Comment by Curtis J. Kropar on November 2, 2010 at 8:50pm
NICE !
i just looked at the site. THIS is the way it should be done.

I used to hate..wait.. i used to HATE doing the job search thing. hardly any IT post ever BOTHERED to tell you what the proposed salary range was. (even a 20k range would be acceptable). if you cant be bothered to list at least a range you must be trying to hide something. i once spent 3 days emailing a company and phone calls and such, only to find out during the interview that their "great offer" was for about 1/2 of the amount i was then making. i was soooooo pi$$ed. and i let them know about it in no uncertain terms that they wasted over 6 hours of my time and wanted to pay me peanuts.

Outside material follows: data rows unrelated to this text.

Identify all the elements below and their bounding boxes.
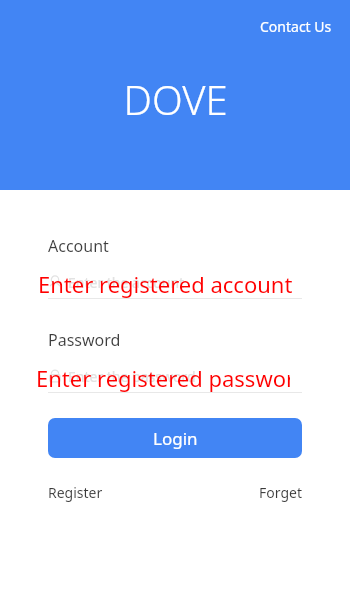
staticText: DOVE <box>123 72 228 126</box>
staticText: Login <box>153 427 198 450</box>
staticText: Enter the account <box>68 273 185 292</box>
other: Account <box>48 275 62 289</box>
button[interactable]: Account <box>48 269 302 299</box>
staticText: Contact Us <box>260 17 332 36</box>
staticText: Enter registered account <box>38 269 292 299</box>
button[interactable]: Login <box>48 418 302 458</box>
other: Password <box>48 369 62 383</box>
staticText: Forget <box>259 483 302 502</box>
staticText: Account <box>48 235 109 257</box>
button[interactable]: Forget <box>259 481 302 504</box>
staticText: Register <box>48 483 103 502</box>
button[interactable]: Contact Us <box>256 14 336 39</box>
button[interactable]: Password <box>48 363 302 393</box>
staticText: Enter registered password <box>36 363 290 393</box>
button[interactable]: Register <box>48 481 103 504</box>
staticText: Enter the password <box>68 367 196 386</box>
staticText: Password <box>48 329 121 351</box>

WHY would anyone in their right mind send out a resume, waste their time and pursue a job when they have no idea what the pay rate is ? In my many search instances in the past, those “mystery meat” postings were often below what i was then making, and almost every time turned out to be a complete waste of time. After that last event i decided i would never again contact a poster if they failed to list at minimum a pay range.

Alex. I am going to add your site to our primary landing page. Its a page that many people have set as their default landing page on their browsers. We get hundreds of direct hits on it every day.

http://www.HawaiianHope.org/Landing.asp
Comment by Cameron Souza on April 22, 2010 at 7:01pm
Nice writeup. I hope Jobsfreeforall does well.

> Even more radical, even job poster must reveal the entire benefits package and
> state an hourly or annual salary range.

I really like this. I wish all job boards worked this way.